3

Simplified table:

CREATE TABLE products (
product_no integer PRIMARY KEY,
sales integer,
status varchar(16),
category varchar(16));

CREATE INDEX index_products_sales ON products (sales);
CREATE INDEX index_products_status ON products (status);
CREATE INDEX index_products_category ON products (category);

PostgreSQL version is 8.4. Columns 'status' and 'category'

There are 20 million products/rows spread across 15 categories.

One of the most used queries is getting the three most sold products, excluding products in categories 'cat3' and 'cat7':

SELECT product_no, sales 
FROM products 
WHERE status = 'something' AND category NOT IN ('cat3', 'cat7') 
ORDER BY sales DESC 
LIMIT 3;

Limit  (cost=0.00..8833.39 rows=3 width=12) (actual time=9235.332..9356.284 rows=3 loops=1)
   ->  Index Scan using index_products_sales on products  (cost=0.00..68935806.85 rows=23412 width=12) (actual time=9235.327..9356.278 rows=3 loops=1)
     Filter: (((category)::text <> ALL ('{cat3,cat7}'::text[])) AND ((status)::text = 'something'::text))

What would be the best index for making this specific query run faster?

Erwin Brandstetter
  • 605,456
  • 145
  • 1,078
  • 1,228
  • 1
    CREATE INDEX index_special ON products (status, sales DESC NULLS LAST) WHERE NOT (category = 'cat3' and category = 'cat7'); – j.p. Jun 21 '12 at 19:03
  • 1
    @jug: The `WHERE` condition of the index is logically wrong, all rows qualify this way because no row can match both categories at the same time. I added an answer. – Erwin Brandstetter Jul 22 '12 at 02:52
  • @ErwinBrandstetter: You're right, of course. – j.p. Jul 23 '12 at 06:27

2 Answers2

13

Create a partial, multicolumn index with this particular sort order:

CREATE INDEX products_status_sales_partial_idx ON products (status, sales DESC)
WHERE  category NOT IN ('cat3','cat7');

Modify your query slightly:

SELECT product_no, sales 
FROM   products 
WHERE  status = 'something'
AND    category NOT IN ('cat3', 'cat7') 
ORDER  BY status, sales DESC 
LIMIT  3;

Adding status as first element of the ORDER BY clause seems redundant and pointless. But give it a try.

Why?

The query planner is not smart enough to understand, that with

WHERE  status = 'something' ...
ORDER  BY sales DESC

the sort order of the index (status, sales DESC) matches as a logical consequence.

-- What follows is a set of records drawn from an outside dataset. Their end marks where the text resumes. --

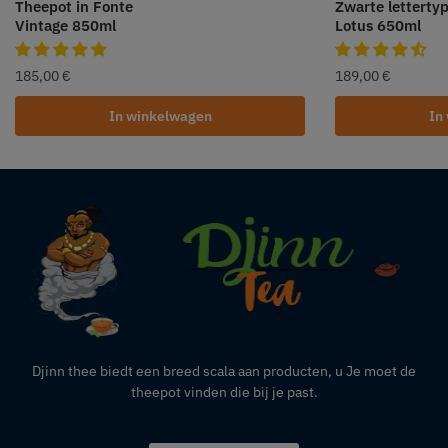
Theepot in Fonte
Zwarte letterty
Vintage 850ml
Lotus 650ml
185,00
€
189,00
€
In winkelwagen
In
Djinn thee biedt een breed scala aan producten,
u
Je moet de
theepot vinden die bij je past.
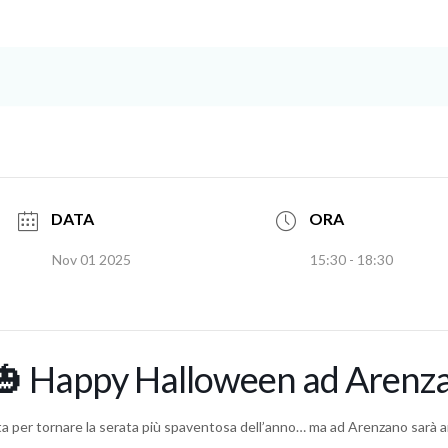
DATA
ORA
Nov 01 2025
15:30 - 18:30
🎃 Happy Halloween ad Arenz
ta per tornare la serata più spaventosa dell’anno… ma ad Arenzano sarà a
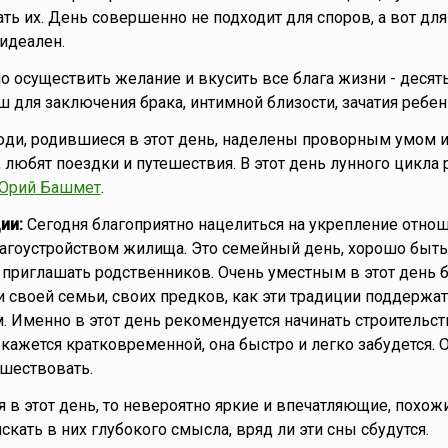
ть их. День совершенно не подходит для споров, а вот для
идеален.
о осуществить желание и вкусить все блага жизни - десят
ш для заключения брака, интимной близости, зачатия ребен
ди, родившиеся в этот день, наделены проворным умом 
, любят поездки и путешествия. В этот день лунного цикла
Юрий Башмет
.
ии:
Сегодня благоприятно нацелиться на укрепление отно
лагоустройством жилища. Это семейный день, хорошо быть
 приглашать родственников. Очень уместным в этот день 
 своей семьи, своих предков, как эти традиции поддержат
. Именно в этот день рекомендуется начинать строительст
кажется кратковременной, она быстро и легко забудется. О
шествовать.
я в этот день, то невероятно яркие и впечатляющие, похож
 искать в них глубокого смысла, вряд ли эти сны сбудутся.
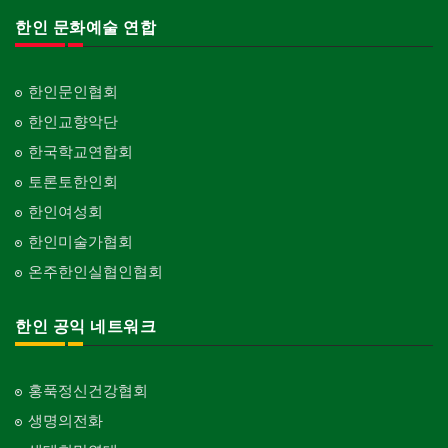
한인 문화예술 연합
한인문인협회
한인교향악단
한국학교연합회
토론토한인회
한인여성회
한인미술가협회
온주한인실협인협회
한인 공익 네트워크
홍푹정신건강협회
생명의전화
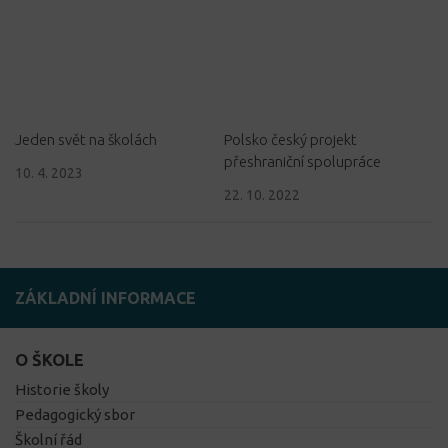
Jeden svět na školách
Polsko český projekt
přeshraniční spolupráce
10. 4. 2023
22. 10. 2022
ZÁKLADNÍ INFORMACE
O ŠKOLE
Historie školy
Pedagogický sbor
Školní řád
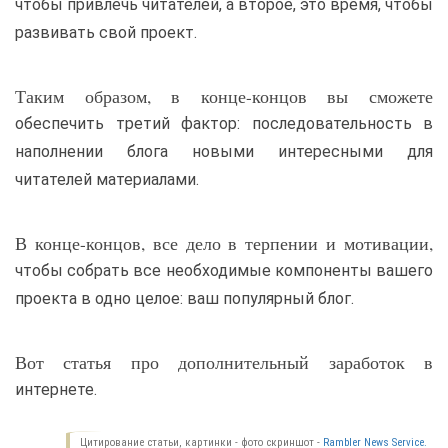
чтобы привлечь читателей, а второе, это время, чтобы
развивать свой проект.
Таким образом, в конце-концов вы сможете
обеспечить третий фактор: последовательность в
наполнении блога новыми интересными для
читателей материалами.
В конце-концов, все дело в терпении и мотивации,
чтобы собрать все необходимые компоненты вашего
проекта в одно целое: ваш популярный блог.
Вот статья про дополнительный заработок в
интернете.
Цитирование статьи, картинки - фото скриншот -
Rambler News Service.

So it is going to read all qualifying rows, sort and pick the top 3.

By adding status to the ORDER BY you enable the query planner to read the top 3 entries from the index directly. Expect a speed-up by several orders of magnitude.

Tested with PostgreSQL 8.4 and 9.1.

Erwin Brandstetter
  • 605,456
  • 145
  • 1,078
  • 1,228
2

I think a b-tree index is still your best bet. I could be wrong, though. I think I would test two things.

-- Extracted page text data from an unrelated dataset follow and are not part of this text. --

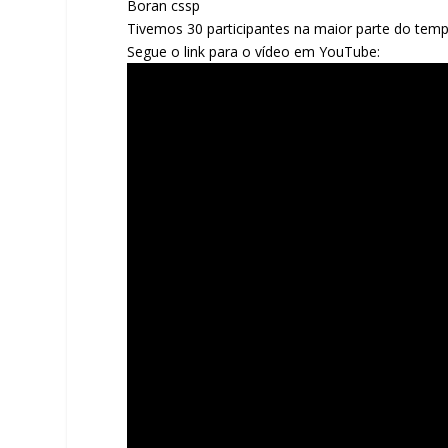
Boran cssp
Tivemos 30 participantes na maior parte do temp
Segue o link para o vídeo em YouTube:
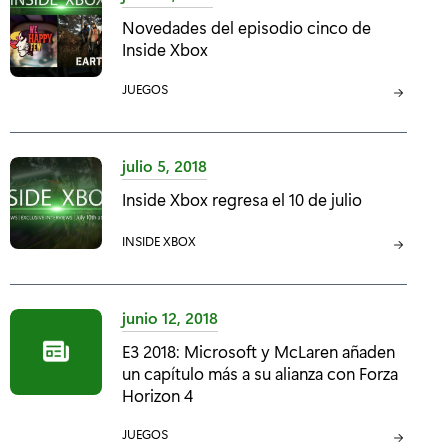
G
Novedades del episodio cinco de
O
Inside Xbox
R
Í
C
JUEGOS
A
A
:
T
E
julio 5, 2018
G
Inside Xbox regresa el 10 de julio
O
R
C
INSIDE XBOX
Í
A
A
T
:
E
junio 12, 2018
G
E3 2018: Microsoft y McLaren añaden
O
un capítulo más a su alianza con Forza
R
Horizon 4
Í
A
C
JUEGOS
:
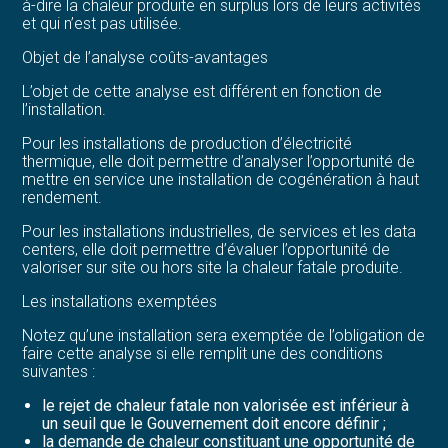
à-dire la chaleur produite en surplus lors de leurs activités
et qui n’est pas utilisée.
Objet de l’analyse coûts-avantages
L’objet de cette analyse est différent en fonction de
l’installation.
Pour les installations de production d’électricité
thermique, elle doit permettre d’analyser l’opportunité de
mettre en service une installation de cogénération à haut
rendement.
Pour les installations industrielles, de services et les data
centers, elle doit permettre d’évaluer l’opportunité de
valoriser sur site ou hors site la chaleur fatale produite.
Les installations exemptées
Notez qu’une installation sera exemptée de l’obligation de
faire cette analyse si elle remplit une des conditions
suivantes :
le rejet de chaleur fatale non valorisée est inférieur à
un seuil que le Gouvernement doit encore définir ;
la demande de chaleur constituant une opportunité de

First, a partial index on category that excludes 'cat3' and 'cat7'.

CREATE INDEX index_products_category ON products (category)
  WHERE category NOT IN ('cat3','cat7');

Second, a descending sort on sales.

CREATE INDEX index_products_sales ON products (sales DESC);

Either one of these might slow down other queries, though, so you might need one or both of these in addition to the existing indexes.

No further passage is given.